Only a number is wanted: how many lines of the entries include the string "Paints"?

*** Begin section ***

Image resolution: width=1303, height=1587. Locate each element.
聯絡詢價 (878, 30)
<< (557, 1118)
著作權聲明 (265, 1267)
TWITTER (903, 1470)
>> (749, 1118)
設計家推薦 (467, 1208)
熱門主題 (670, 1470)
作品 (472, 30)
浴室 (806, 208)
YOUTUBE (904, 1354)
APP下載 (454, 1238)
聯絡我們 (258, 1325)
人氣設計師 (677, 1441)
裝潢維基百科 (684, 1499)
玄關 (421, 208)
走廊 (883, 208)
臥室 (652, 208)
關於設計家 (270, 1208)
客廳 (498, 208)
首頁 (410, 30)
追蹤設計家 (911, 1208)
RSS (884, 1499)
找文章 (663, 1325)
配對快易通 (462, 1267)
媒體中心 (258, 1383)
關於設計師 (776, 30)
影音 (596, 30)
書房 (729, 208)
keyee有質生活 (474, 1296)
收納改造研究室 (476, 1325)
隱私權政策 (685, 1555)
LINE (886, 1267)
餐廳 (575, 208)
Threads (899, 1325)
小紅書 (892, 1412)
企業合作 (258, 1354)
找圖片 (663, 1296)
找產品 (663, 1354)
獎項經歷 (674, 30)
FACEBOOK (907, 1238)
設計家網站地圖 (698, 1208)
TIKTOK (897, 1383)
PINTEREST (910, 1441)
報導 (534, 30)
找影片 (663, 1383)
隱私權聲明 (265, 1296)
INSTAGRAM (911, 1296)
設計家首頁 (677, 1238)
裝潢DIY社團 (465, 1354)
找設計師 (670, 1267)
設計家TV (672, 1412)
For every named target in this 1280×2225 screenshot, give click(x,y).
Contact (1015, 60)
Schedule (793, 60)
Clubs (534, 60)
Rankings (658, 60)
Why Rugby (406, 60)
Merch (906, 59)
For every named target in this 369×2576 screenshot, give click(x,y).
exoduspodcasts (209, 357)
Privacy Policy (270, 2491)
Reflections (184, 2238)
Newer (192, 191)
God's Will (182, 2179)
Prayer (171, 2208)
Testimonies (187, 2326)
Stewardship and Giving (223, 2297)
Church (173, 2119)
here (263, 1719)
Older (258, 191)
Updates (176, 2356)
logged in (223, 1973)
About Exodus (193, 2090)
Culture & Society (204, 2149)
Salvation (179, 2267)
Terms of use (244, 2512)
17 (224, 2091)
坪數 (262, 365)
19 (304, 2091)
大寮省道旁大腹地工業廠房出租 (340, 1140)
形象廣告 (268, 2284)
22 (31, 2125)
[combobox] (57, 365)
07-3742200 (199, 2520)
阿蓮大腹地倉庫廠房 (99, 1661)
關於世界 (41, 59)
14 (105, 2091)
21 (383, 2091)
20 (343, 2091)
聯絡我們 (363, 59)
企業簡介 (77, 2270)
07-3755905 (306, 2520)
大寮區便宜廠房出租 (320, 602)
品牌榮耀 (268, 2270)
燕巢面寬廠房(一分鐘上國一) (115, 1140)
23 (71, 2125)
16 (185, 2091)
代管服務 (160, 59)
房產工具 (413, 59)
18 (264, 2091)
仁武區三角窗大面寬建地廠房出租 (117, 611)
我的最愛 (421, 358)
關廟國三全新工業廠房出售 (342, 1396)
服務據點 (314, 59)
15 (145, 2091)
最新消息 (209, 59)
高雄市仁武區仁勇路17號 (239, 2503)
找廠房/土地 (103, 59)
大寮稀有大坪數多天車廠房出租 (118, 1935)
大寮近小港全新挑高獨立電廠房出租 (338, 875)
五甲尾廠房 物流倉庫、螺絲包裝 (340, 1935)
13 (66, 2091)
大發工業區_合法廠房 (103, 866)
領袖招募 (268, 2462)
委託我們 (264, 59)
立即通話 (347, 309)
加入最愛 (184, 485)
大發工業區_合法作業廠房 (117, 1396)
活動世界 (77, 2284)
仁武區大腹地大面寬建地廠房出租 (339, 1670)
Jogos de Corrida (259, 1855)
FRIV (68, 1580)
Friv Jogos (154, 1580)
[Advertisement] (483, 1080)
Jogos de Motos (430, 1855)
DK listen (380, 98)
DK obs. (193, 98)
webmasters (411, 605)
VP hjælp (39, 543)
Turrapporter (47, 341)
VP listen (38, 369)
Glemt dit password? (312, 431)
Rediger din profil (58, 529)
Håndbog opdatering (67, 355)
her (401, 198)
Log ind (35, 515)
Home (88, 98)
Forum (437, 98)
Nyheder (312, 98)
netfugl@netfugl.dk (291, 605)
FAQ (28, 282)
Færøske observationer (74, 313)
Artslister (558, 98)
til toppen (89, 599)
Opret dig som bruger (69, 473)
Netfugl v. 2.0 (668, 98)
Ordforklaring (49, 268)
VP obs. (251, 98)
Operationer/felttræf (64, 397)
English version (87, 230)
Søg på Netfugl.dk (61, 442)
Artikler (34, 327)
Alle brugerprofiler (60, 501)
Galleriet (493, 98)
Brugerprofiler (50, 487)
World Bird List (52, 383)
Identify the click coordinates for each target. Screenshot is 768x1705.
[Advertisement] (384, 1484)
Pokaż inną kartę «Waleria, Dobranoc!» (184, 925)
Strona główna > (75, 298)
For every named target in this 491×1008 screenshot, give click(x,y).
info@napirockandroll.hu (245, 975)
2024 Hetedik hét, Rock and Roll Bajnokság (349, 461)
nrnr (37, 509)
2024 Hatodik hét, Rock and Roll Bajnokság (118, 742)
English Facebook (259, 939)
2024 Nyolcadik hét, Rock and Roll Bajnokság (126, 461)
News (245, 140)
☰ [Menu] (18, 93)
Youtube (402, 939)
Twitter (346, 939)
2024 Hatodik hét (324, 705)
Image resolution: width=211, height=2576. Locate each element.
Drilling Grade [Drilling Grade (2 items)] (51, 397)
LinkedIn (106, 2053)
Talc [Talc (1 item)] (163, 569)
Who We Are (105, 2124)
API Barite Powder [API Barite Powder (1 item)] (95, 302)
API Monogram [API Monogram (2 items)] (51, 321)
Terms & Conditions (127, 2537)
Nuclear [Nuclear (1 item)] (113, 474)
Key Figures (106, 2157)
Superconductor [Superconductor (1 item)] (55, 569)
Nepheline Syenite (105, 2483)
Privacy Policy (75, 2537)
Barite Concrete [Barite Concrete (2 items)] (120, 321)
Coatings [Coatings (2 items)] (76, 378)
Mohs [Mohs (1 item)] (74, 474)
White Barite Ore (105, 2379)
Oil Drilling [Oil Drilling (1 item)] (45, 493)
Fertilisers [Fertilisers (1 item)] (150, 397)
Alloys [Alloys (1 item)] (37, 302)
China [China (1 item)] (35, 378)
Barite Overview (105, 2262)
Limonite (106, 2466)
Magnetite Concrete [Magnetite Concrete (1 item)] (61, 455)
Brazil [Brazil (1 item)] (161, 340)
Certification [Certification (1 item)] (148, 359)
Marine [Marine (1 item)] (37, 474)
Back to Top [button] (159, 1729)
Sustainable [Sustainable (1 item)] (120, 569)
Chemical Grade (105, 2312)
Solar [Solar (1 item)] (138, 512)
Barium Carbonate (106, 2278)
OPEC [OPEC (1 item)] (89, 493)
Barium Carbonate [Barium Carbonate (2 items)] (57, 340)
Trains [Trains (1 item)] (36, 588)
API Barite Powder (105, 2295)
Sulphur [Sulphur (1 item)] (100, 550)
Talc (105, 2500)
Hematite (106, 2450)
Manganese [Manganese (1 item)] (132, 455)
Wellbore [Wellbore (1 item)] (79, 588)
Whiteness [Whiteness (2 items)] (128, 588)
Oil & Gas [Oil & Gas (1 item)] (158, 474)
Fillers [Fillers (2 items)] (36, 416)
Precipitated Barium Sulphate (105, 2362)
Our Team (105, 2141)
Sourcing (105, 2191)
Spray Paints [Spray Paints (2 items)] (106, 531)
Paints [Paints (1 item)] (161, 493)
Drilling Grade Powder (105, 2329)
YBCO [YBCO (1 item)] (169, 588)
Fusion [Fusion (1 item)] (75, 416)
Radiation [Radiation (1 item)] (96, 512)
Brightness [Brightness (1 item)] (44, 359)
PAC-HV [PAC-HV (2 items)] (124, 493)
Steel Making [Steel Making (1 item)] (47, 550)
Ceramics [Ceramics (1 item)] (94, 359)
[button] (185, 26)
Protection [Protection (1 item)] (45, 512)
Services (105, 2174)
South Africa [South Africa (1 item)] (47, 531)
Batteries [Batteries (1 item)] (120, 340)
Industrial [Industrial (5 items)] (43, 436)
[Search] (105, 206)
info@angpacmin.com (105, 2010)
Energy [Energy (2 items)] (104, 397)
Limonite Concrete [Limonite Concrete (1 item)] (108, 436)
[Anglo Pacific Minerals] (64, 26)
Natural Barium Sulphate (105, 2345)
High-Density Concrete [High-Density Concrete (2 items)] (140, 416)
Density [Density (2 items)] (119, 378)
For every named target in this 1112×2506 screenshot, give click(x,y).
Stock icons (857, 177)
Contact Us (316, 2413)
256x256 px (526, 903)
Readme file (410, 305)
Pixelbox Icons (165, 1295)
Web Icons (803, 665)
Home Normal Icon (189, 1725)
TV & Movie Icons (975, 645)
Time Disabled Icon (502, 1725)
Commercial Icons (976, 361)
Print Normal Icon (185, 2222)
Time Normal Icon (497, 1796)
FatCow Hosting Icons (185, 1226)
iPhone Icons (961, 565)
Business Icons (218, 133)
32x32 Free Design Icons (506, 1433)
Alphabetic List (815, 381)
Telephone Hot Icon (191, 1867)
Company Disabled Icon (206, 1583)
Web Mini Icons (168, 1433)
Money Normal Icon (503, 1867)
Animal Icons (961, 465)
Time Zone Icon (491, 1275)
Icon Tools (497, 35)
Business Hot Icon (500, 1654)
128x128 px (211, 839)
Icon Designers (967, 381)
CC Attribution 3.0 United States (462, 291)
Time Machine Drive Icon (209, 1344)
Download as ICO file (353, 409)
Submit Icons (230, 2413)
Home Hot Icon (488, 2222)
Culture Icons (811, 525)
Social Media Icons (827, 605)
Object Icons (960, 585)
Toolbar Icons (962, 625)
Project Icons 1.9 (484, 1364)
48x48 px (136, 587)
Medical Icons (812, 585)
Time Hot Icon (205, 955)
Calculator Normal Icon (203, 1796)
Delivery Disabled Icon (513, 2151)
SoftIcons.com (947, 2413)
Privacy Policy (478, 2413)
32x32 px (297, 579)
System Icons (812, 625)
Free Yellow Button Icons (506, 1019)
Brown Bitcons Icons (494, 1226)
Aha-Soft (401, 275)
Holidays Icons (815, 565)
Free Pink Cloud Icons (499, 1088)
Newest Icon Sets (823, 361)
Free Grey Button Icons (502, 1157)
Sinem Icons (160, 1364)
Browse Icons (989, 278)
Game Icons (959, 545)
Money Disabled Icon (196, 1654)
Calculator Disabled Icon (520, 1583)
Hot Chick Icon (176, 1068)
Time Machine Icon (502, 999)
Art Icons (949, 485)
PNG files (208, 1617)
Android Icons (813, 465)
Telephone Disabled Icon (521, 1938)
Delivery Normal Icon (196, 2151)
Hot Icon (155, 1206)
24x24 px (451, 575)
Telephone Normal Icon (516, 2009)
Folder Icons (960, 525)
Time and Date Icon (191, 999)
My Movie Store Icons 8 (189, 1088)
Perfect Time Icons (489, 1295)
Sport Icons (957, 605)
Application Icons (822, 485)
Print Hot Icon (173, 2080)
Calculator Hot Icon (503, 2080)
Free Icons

*** End section ***

◆ **Written answer**:
2